The Montreal Holocaust Museum is dedicated to educating people of all ages and backgrounds about the Holocaust, while sensitizing the public to the universal perils of antisemitism, racism, hate and indifference. Through its permanent, temporary, travelling and virtual exhibits, as well as its commemorative programs and educational initiatives, it aims to promote respect for diversity and the sanctity of human life. The Museum is Canada’s first and only recognized Holocaust museum.

The majority of the Museum’s collection is composed of artefacts donated by local Holocaust survivors and their descendants. To date, the museum’s collection of artefacts numbers over 13,000 objects relating to life before, during and after the Holocaust. Over 100 key artefacts from the collection are displayed on the museum’s website and the Artefacts Canada database. Over 4,000 artefacts are accessible digitally through the Canadian Jewish Heritage Network.

The museum also holds the largest oral history collection of Holocaust survivors’ stories in Canada. The museum’s oral history program started in 1994. Since then the museum has recorded and archived over 800 oral histories, and continues to do so. In 2016, it participated in the Canada Collection oral history project that consolidated more than 1,250 testimonies from Holocaust survivors across Canada and preserved them in the USC Shoah Foundation Visual History Archive.

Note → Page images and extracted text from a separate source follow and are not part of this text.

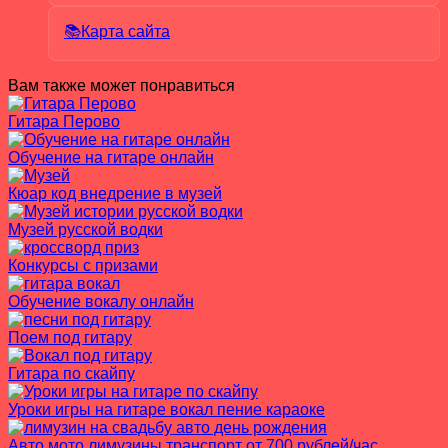
📚Карта сайта
Вам также может понравиться
Гитара Перово
Обучение на гитаре онлайн
Кюар код внедрение в музей
Музей русской водки
Конкурсы с призами
Обучение вокалу онлайн
Поем под гитару
Гитара по скайпу
Уроки игры на гитаре вокал пение караоке
Авто мото лимузины транспорт от 700 рублей/час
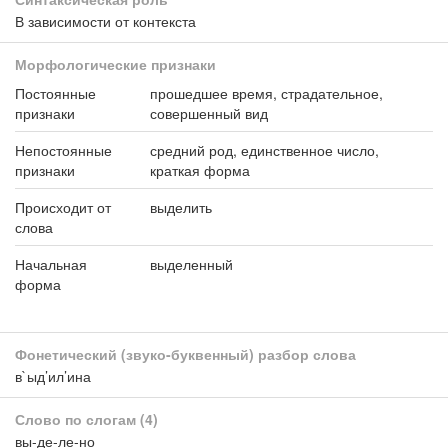
В зависимости от контекста
Морфологические признаки
Постоянные
прошедшее время, страдательное,
признаки
совершенный вид
Непостоянные
средний род, единственное число,
признаки
краткая форма
Происходит от
выделить
слова
Начальная
выделенный
форма
Фонетический (звуко-буквенный) разбор слова
в`ыд’ил’ина
Слово по слогам
(4)
вы-де-ле-но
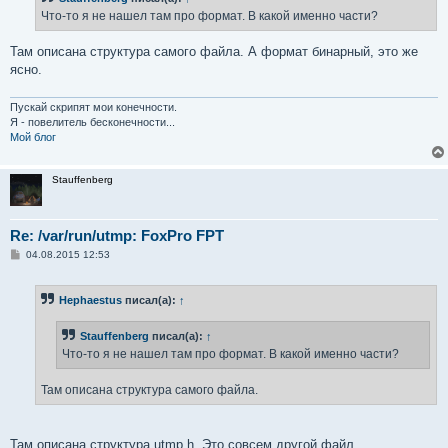
е
Что-то я не нашел там про формат. В какой именно части?
н
и
е
Там описана структура самого файла. А формат бинарный, это же
ясно.
Пускай скрипят мои конечности.
Я - повелитель бесконечности...
Мой блог
Stauffenberg
Re: /var/run/utmp: FoxPro FPT
С
04.08.2015 12:53
о
о
б
Hephaestus
писал(а):
↑
щ
е
н
Stauffenberg
писал(а):
↑
и
е
Что-то я не нашел там про формат. В какой именно части?
Там описана структура самого файла.
Там описана структура utmp.h. Это совсем другой файл.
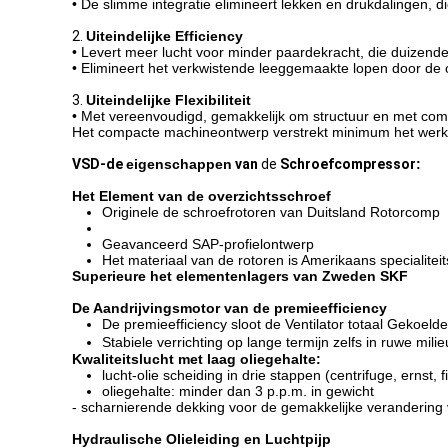
• De slimme integratie elimineert lekken en drukdalingen
2.
Uiteindelijke Efficiency
• Levert meer lucht voor minder paardekracht, die duizende
• Elimineert het verkwistende leeggemaakte lopen door de o
3.
Uiteindelijke Flexibiliteit
• Met vereenvoudigd, gemakkelijk om structuur en met com
Het compacte machineontwerp verstrekt minimum het werk
VSD-de
eigenschappen
van
de
Schroefcompressor
:
Het Element van de overzichtsschroef
Originele de schroefrotoren van Duitsland Rotorcomp
Geavanceerd SAP-profielontwerp
Het materiaal van de rotoren is Amerikaans specialiteit
Superieure het elementenlagers van Zweden SKF
De Aandrijvingsmotor van de premieefficiency
De premieefficiency sloot de Ventilator totaal Gekoel
Stabiele verrichting op lange termijn zelfs in ruwe mil
Kwaliteitslucht met laag oliegehalte:
lucht-olie scheiding in drie stappen (centrifuge, ernst, fi
oliegehalte: minder dan 3 p.p.m. in gewicht
- scharnierende dekking voor de gemakkelijke verandering
Hydraulische Olieleiding en Luchtpijp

Refugee Boulevard: Making Montreal Home after the Holocaust was a sixteen-month collaborative, community-engaged project between researchers at Dawson College, the Montreal Holocaust Museum, Saint Paul University and local survivors. The project produced a downloadable one-hour, survivor-led historical audio tour, as well as as a booklet and website, available in both French and English at www.refugeeboulevard.ca. The audio tour and accompanying booklet center the voices, emotions, and experiences of six child survivors who came to Montreal through the War Orphans Project in 1948, resulting in an affective experience that invites participants to share a physical, historical, and narrative journey. The website serves to deepen our understanding of child survivors by sharing, on the web storytellers page, narratives of those who arrived in Montreal through other programs.

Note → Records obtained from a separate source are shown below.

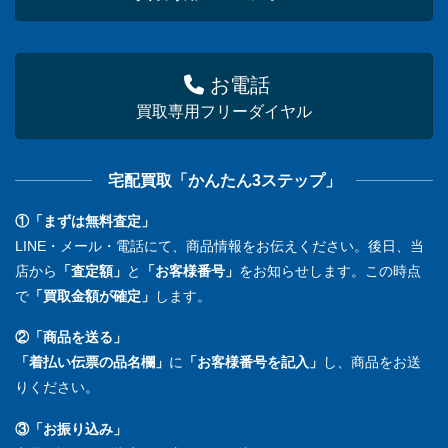
お電話
買取専用フリーダイヤル
宅配買取「かんたん3ステップ」
①「まずは無料査定」
LINE・メール・電話にて、商品情報をお伝えください。後日、当
店から
「査定額」
と
「お客様番号」
をお知らせします。この時点
で
「買取金額が確定」
します。
②「商品を送る」
「着払い伝票の品名欄」
に
「お客様番号を記入」
し、商品をお送
りください。
③「お振り込み」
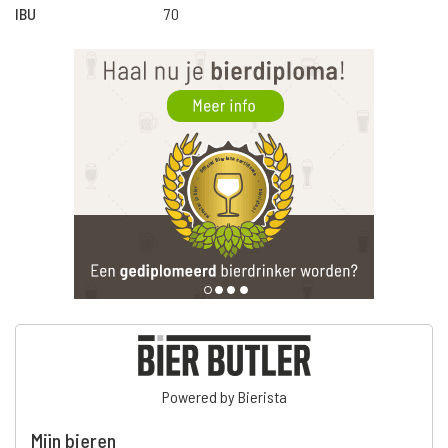
IBU
70
Powered by Bierista
Mijn bieren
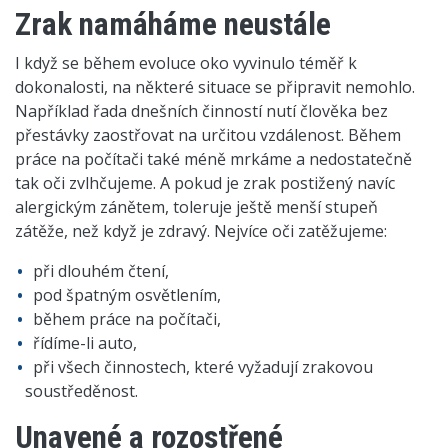
Zrak namáháme neustále
I když se během evoluce oko vyvinulo téměř k
dokonalosti, na některé situace se připravit nemohlo.
Například řada dnešních činností nutí člověka bez
přestávky zaostřovat na určitou vzdálenost. Během
práce na počítači také méně mrkáme a nedostatečně
tak oči zvlhčujeme. A pokud je zrak postižený navíc
alergickým zánětem, toleruje ještě menší stupeň
zátěže, než když je zdravý. Nejvíce oči zatěžujeme:
při dlouhém čtení,
pod špatným osvětlením,
během práce na počítači,
řídíme-li auto,
při všech činnostech, které vyžadují zrakovou
soustředěnost.
Unavené a rozostřené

“Tell me a story!” is a traveling exhibit created for audiences ages 8 and over, that focuses on the history of the Holocaust and WWII. In that allows children and young people to learn about the history of the Holocaust and the Second World War. Addressing core values and themes of childhood, the exhibition introduces young people to the dangers of racism and antisemitism. The five children’s books presented in the exhibition are inspired by the real experiences of individuals. The exhibit includes excerpts from interviews with the authors of the books.